Applying sustainability models

This week we are looking into Sustainability of OER projects. In 2007, Wiley identified three models of sustainability which he labelled as

  • the MIT model
  • the USU model
  • the Rice model

There follows a brief review of the following open education initiatives against these three models.


Not directly related to any of the three models. Elements of the MIT model (employs own large  team) and the Rice model (modules taught from organisations across the world)


  • Private company
  • Large corporate structure with leadership team and many employees
  • Partners with 143 organisations in 28 countries and offers 1859 courses
  • Corporate university option to build a bespoke approach for the organisation
  • Charges a fee to study – with financial plans and loans available
  • Technology: apps and technology can be shared with user organisations

Funding comes from Venture Capital and from students and organisational users of the courses provided.

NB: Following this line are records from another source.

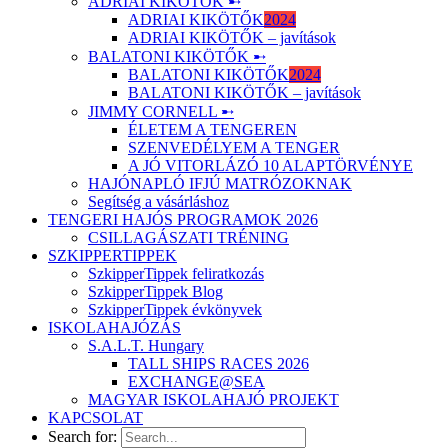
ADRIAI KIKÖTŐK ➸
ADRIAI KIKÖTŐK
2024
ADRIAI KIKÖTŐK – javítások
BALATONI KIKÖTŐK ➸
BALATONI KIKÖTŐK
2024
BALATONI KIKÖTŐK – javítások
JIMMY CORNELL ➸
ÉLETEM A TENGEREN
SZENVEDÉLYEM A TENGER
A JÓ VITORLÁZÓ 10 ALAPTÖRVÉNYE
HAJÓNAPLÓ IFJÚ MATRÓZOKNAK
Segítség a vásárláshoz
TENGERI HAJÓS PROGRAMOK 2026
CSILLAGÁSZATI TRÉNING
SZKIPPERTIPPEK
SzkipperTippek feliratkozás
SzkipperTippek Blog
SzkipperTippek évkönyvek
ISKOLAHAJÓZÁS
S.A.L.T. Hungary
TALL SHIPS RACES 2026
EXCHANGE@SEA
MAGYAR ISKOLAHAJÓ PROJEKT
KAPCSOLAT
Search for:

Most closely related to the USU model (small team, no third party owned materials) though with significant differences


  • Offers free teaching, learning and educational technology support across all 25 post-secondary sector organisations in British Columbia
  • Content created collaboratively with faculty instructors and institute staff – curated content
  • Develops OERs for professional development and academic support
  • Publicly funded

The Open Textbook initiative has saved students an estimated $1.2m to $1.6m


FutureLearn most closely relates to the Rice model in design (modules and courses from authors across the world and self organising) but not in scope and again there are significant differences


  • A collaboration of work from 82 partners – universities and other organisations such as British Library, British Museum
  • Organisations provide and lead their own module
  • A Ltd company, owned and funded by the Open University in the UK, no investors and not currently appearing to make a profit. It is unclear what the profit target is as this has not been published.
  • FutureLearn employs a small group of people with experience of designing learning for mobile and elearning technologies
  • IT platform provided by the Open University

 From a sustainability perspective FutureLearn looks vulnerable as there are no obvious signs of funding other that from the Open University


OpenLearn is a website offering free ‘taster’ courses for the Open University. It can almost be described as marketing activity for the OU and as such does not appear to fit within any of Wiley’s sustainability models


  • Taster courses from the Open University with over 800 modules available at all levels from entry to post graduate
  • Participation certificates and digital badges are available
  • Funding is unclear but as OpenLearn is hosted on the OU website and is focused on OU courses it can be assumed it is funded via the OU

As a showcase for a much larger organisation OpenLearn will continue so long as there is perceived benefit to the Open University.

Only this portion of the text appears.